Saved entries
********

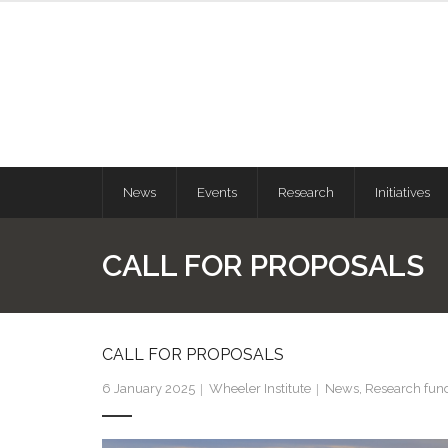
News
Events
Research
Initiatives
CALL FOR PROPOSALS
CALL FOR PROPOSALS
6 January 2025
Wheeler Institute
News
,
Research fun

********

> [Brief]:
Each line above should be written out again unchanged; no images are to be carried over.

> [Finished exercise]:
News
Events
Research
Initiatives
CALL FOR PROPOSALS
CALL FOR PROPOSALS
6 January 2025
Wheeler Institute
News
,
Research fun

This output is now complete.